= Shay Oberg =

American softball player

Shay Oberg (born 1986 or 1987) is an American former softball player who played during the 2000s in Montana and Oregon. After playing softball in high school, Oberg attended Southwestern Oregon Community College from 2006 to 2007. With Southwestern Oregon, Oberg earned a Northwest Athletic Association of Community Colleges second team honor in 2006 and had a .275 batting average in 2007. After joining the Montana State Billings Yellowjackets in 2008, Oberg had three home runs and thirteen RBIs for a .280 batting average. That year, Oberg was the recipient of the Best Female Athlete with a Disability ESPY Award. In her final year with Montana State, Oberg scored three home runs and sixteen RBIs for a .271 batting average. During her time with Montana State, Oberg overall had a .957 fielding average, which consisted of sixty-two putouts, three errors and five assists.

==Biography==
In the late 1980s, Oberg was born in Great Falls, Montana without a left arm and spent some of her childhood in Langley, Virginia. As a child in Montana, Oberg played multiple sports including softball and basketball. During high school, Oberg played softball at Charles M. Russell High School before moving with her family to Billings, Montana in 2003. With Billings West High School, Oberg began with a batting average around .100 in 2004. In 2005, Oberg had a .333 batting average and named the top offensive player for Billings West. Apart from softball, Oberg was on the basketball team for Billings West until she was let go from the team due to her disability.

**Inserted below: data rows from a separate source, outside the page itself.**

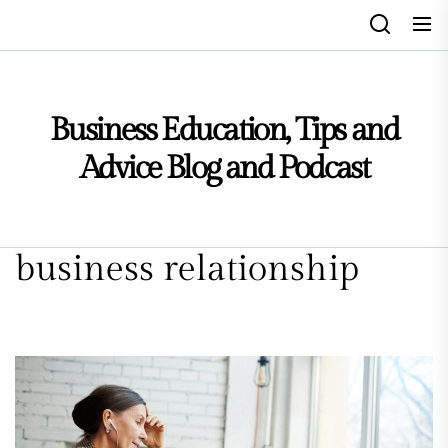
Skip
to
the
content
Business Education, Tips and
Advice Blog and Podcast
business relationship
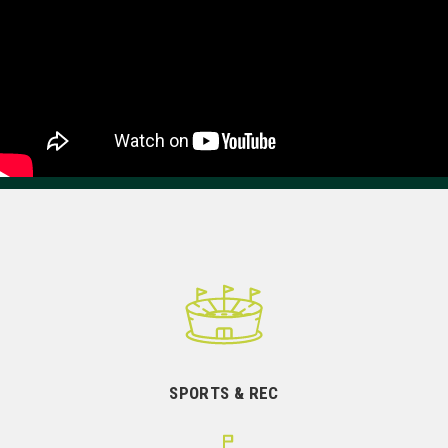
SPORTS & REC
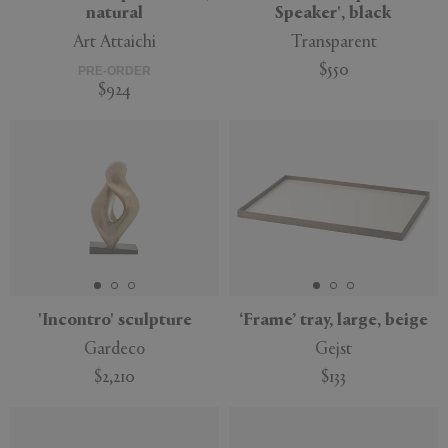
natural
Speaker', black
Art Attaichi
Transparent
$550
PRE-ORDER
$924
'Incontro' sculpture
‘Frame’ tray, large, beige
Gardeco
Gejst
$2,210
$133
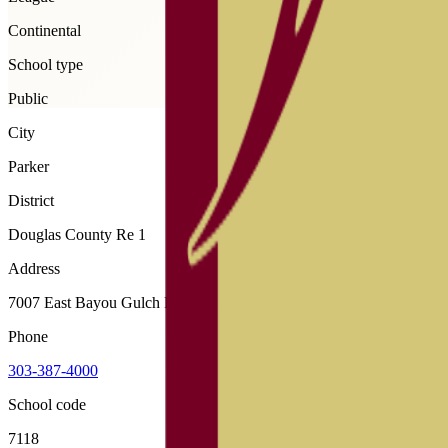
Continental
School type
Public
City
Parker
District
Douglas County Re 1
Address
7007 East Bayou Gulch Road, Parker, 80134
Phone
303-387-4000
School code
7118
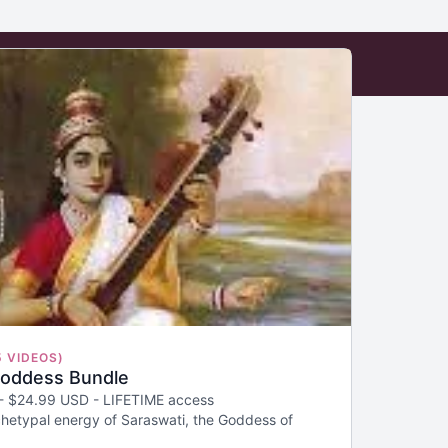
5 VIDEOS)
Goddess Bundle
 - $24.99 USD - LIFETIME access
hetypal energy of Saraswati, the Goddess of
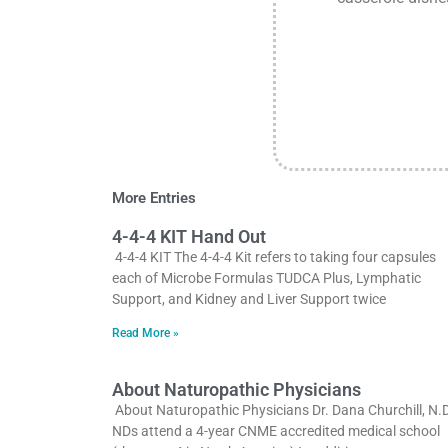
More Entries
4-4-4 KIT Hand Out
4-4-4 KIT The 4-4-4 Kit refers to taking four capsules
each of Microbe Formulas TUDCA Plus, Lymphatic
Support, and Kidney and Liver Support twice
Read More »
About Naturopathic Physicians
About Naturopathic Physicians Dr. Dana Churchill, N.D
NDs attend a 4-year CNME accredited medical school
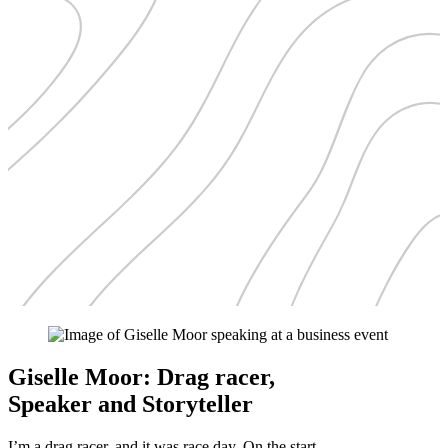
Giselle Moor: Drag racer,
Speaker and Storyteller
I’m a drag racer, and it was race day. On the start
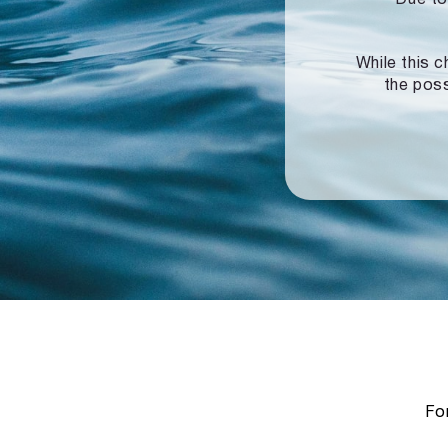
While this c
the poss
For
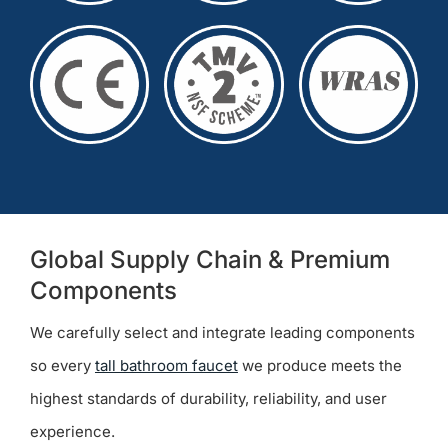
Global Supply Chain & Premium
Components
We carefully select and integrate leading components
so every
tall bathroom faucet
we produce meets the
highest standards of durability, reliability, and user
experience.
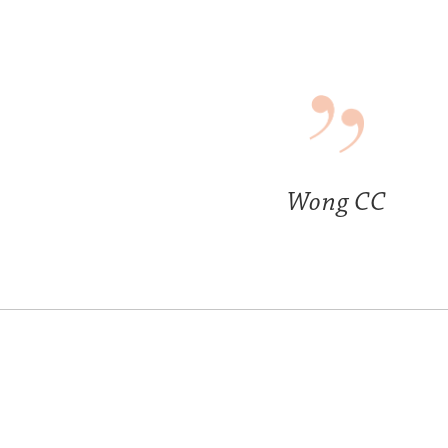
Wong CC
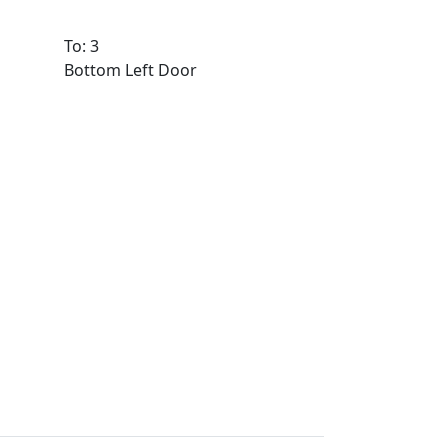
To: 3
Bottom Left Door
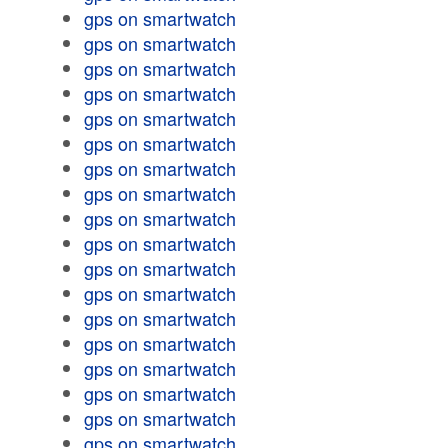
gps on smartwatch
gps on smartwatch
gps on smartwatch
gps on smartwatch
gps on smartwatch
gps on smartwatch
gps on smartwatch
gps on smartwatch
gps on smartwatch
gps on smartwatch
gps on smartwatch
gps on smartwatch
gps on smartwatch
gps on smartwatch
gps on smartwatch
gps on smartwatch
gps on smartwatch
gps on smartwatch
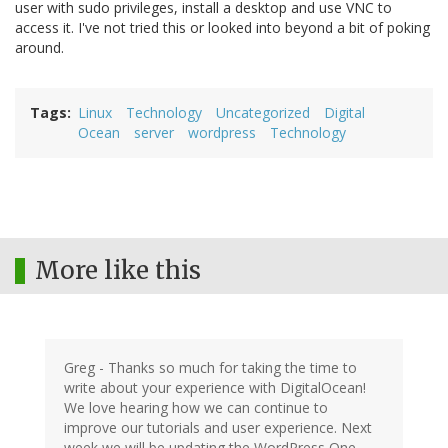
user with sudo privileges, install a desktop and use VNC to
access it. I've not tried this or looked into beyond a bit of poking
around.
Tags
Linux
Technology
Uncategorized
Digital
Ocean
server
wordpress
Technology
More like this
Greg - Thanks so much for taking the time to
write about your experience with DigitalOcean!
We love hearing how we can continue to
improve our tutorials and user experience. Next
week we will be updating the WordPress One-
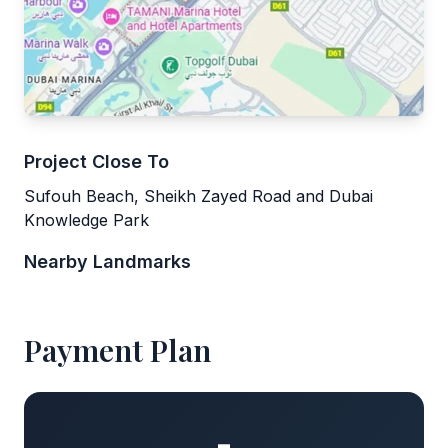
Project Close To
Sufouh Beach, Sheikh Zayed Road and Dubai
Knowledge Park
Nearby Landmarks
Payment Plan
-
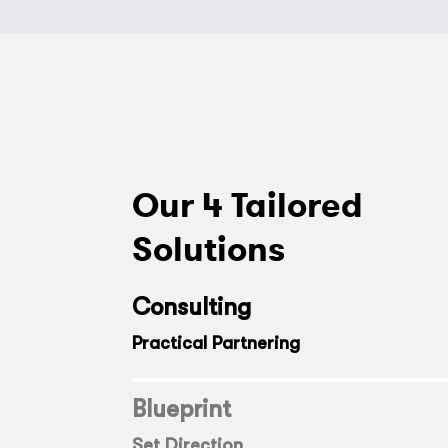
Our 4 Tailored
Solutions
Consulting
Practical Partnering
Blueprint
Set Direction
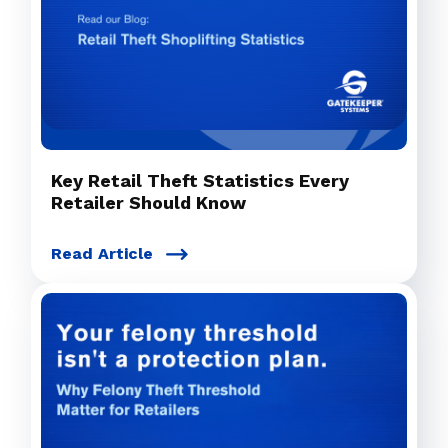
Key Retail Theft Statistics Every
Retailer Should Know
Read Article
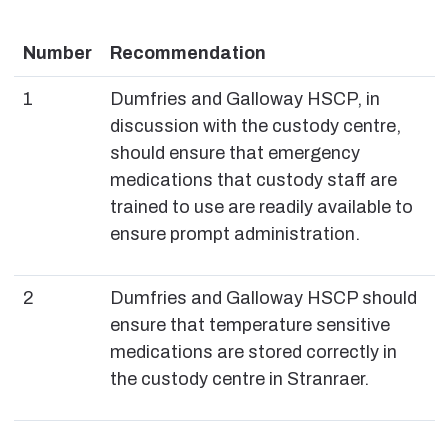
Number
Recommendation
1
Dumfries and Galloway HSCP, in
discussion with the custody centre,
should ensure that emergency
medications that custody staff are
trained to use are readily available to
ensure prompt administration.
2
Dumfries and Galloway HSCP should
ensure that temperature sensitive
medications are stored correctly in
the custody centre in Stranraer.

In 2006, Oberg was on the Southwestern Oregon Community College softball team and earned a second-team honor from the Northwest Athletic Association of Community Colleges. Near the end of the 2007 season, Oberg had five RBIs with a .275 batting average. In June 2007, it was reported that Oberg would leave Southwestern Oregon and continue her softball career with the Montana State Billings Yellowjackets. As a switch hitter for Montana State in 2008, Oberg had thirteen RBIs and three home runs for a .280 batting average. That year, Oberg won the Best Female Athlete with a Disability ESPY Award. In 2009, Oberg had sixteen RBIs and three home runs for a .271 batting average during her final year as a college softball player. With her two years at Montana State, Oberg had sixty-two putouts, five assists and three errors for an overall fielding average of .957. While continuing to play softball after college, Oberg planned to work in couples therapy after completing a Master of Psychology.